- Genre: Educational
- Created by: Shesez
- Directed by: Shesez
- Theme music composer: F1NG3RS
- Country of origin: United States
- Original language: English
- No. of episodes: 155

Production
- Running time: 15 min.

Original release
- Release: April 27, 2016 – present

Related
- Region Break; Sequence Break;

= Boundary Break =

YouTube series

Boundary Break is a YouTube series hosted by Derek Forte, better known as Internet personality Shesez. In the series, Shesez explores locations normally unaccessible in video games by using unofficial virtual camera mods.

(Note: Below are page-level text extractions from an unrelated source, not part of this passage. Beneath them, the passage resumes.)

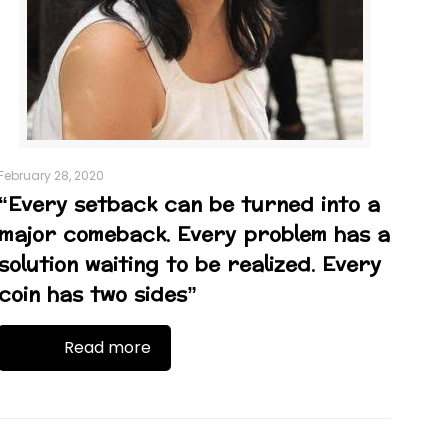
February 28, 2020
“Every setback can be turned into a
major comeback. Every problem has a
solution waiting to be realized. Every
coin has two sides”
Read more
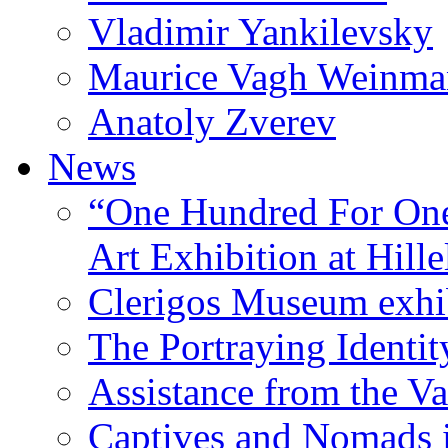
Vladimir Yankilevsky
Maurice Vagh Weinm
Anatoly Zverev
News
“One Hundred For One
Art Exhibition at Hille
Clerigos Museum exhi
The Portraying Identit
Assistance from the Va
Captives and Nomads 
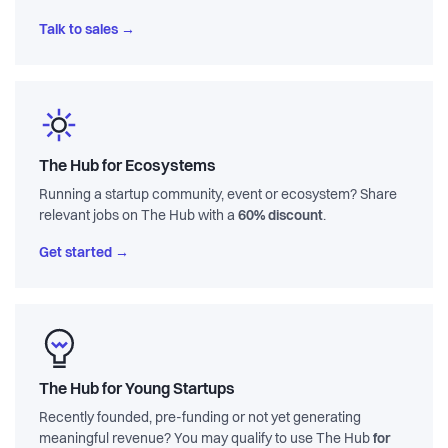
Talk to sales →
The Hub for Ecosystems
Running a startup community, event or ecosystem? Share
relevant jobs on The Hub with a
60% discount
.
Get started →
The Hub for Young Startups
Recently founded, pre-funding or not yet generating
meaningful revenue? You may qualify to use The Hub
for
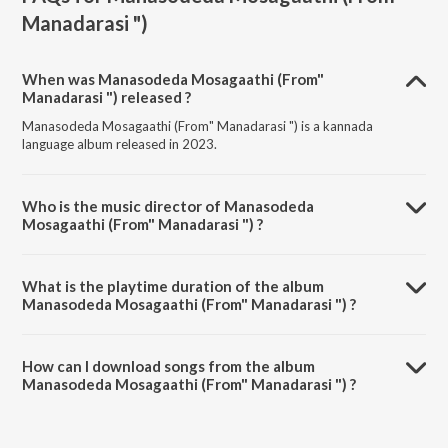
Manadarasi ")
When was Manasodeda Mosagaathi (From"
Manadarasi ") released ?
Manasodeda Mosagaathi (From" Manadarasi ") is a kannada
language album released in 2023.
Who is the music director of Manasodeda
Mosagaathi (From" Manadarasi ") ?
Manasodeda Mosagaathi (From" Manadarasi ") is composed by
Naveen.
What is the playtime duration of the album
Manasodeda Mosagaathi (From" Manadarasi ") ?
The total playtime duration of Manasodeda Mosagaathi (From"
Manadarasi ") is 3:03 minutes.
How can I download songs from the album
Manasodeda Mosagaathi (From" Manadarasi ") ?
All songs from Manasodeda Mosagaathi (From" Manadarasi ") can be
downloaded on JioSaavn App.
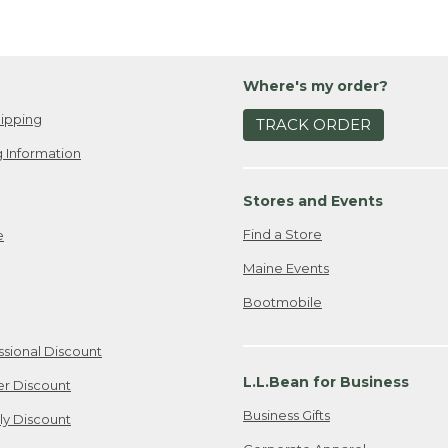
Where's my order?
ipping
TRACK ORDER
 Information
Stores and Events
Find a Store
e
Maine Events
Bootmobile
ssional Discount
L.L.Bean for Business
er Discount
Business Gifts
ily Discount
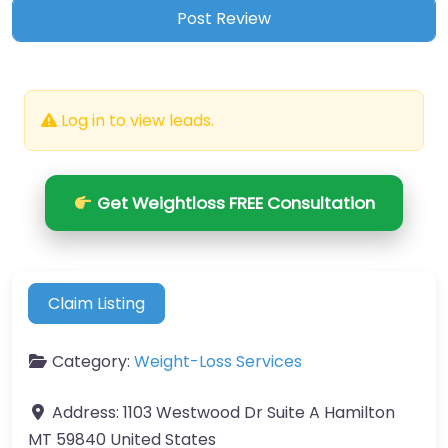
Log in to view leads.
Get Weightloss FREE Consultation
Claim Listing
Category:
Weight-Loss Services
Address:
1103 Westwood Dr Suite A Hamilton
MT 59840 United States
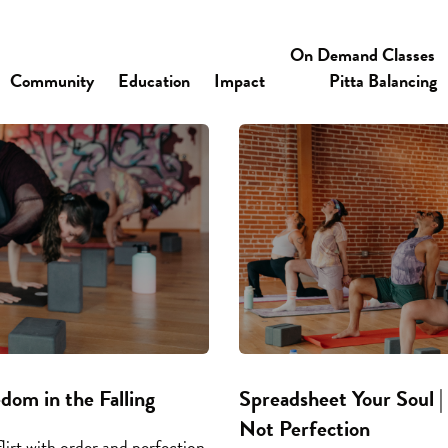
On Demand Classes
Community
Education
Impact
Pitta Balancing
edom in the Falling
Spreadsheet Your Soul | 
Not Perfection
lirt with order and perfection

The series started on April 27, 2016, with an episode exploring Super Smash Bros. Brawl. During its run, the show has made multiple notable discoveries in its covered games, including Animal Crossing: New Horizons, Star Wars Jedi: Fallen Order, P.T., Shovel Knight, Grand Theft Auto V, Untitled Goose Game, The Simpsons: Hit & Run, and Mario Kart 8. For certain episodes, Shesez has spoken with people involved with the development of the covered games, including Kyle Pittman, a programmer for Borderlands 2, and David D'Angelo, a programmer for Shovel Knight.

== Reception ==
Boundary Break's creator and host, Shesez, was nominated for a Shorty Award in the Gaming category for his work on the series, where he was a finalist. Kotaku's Zack Zwiezen praised the Boundary Break episode covering Lego Star Wars: The Video Game, calling it his favorite episode of the series.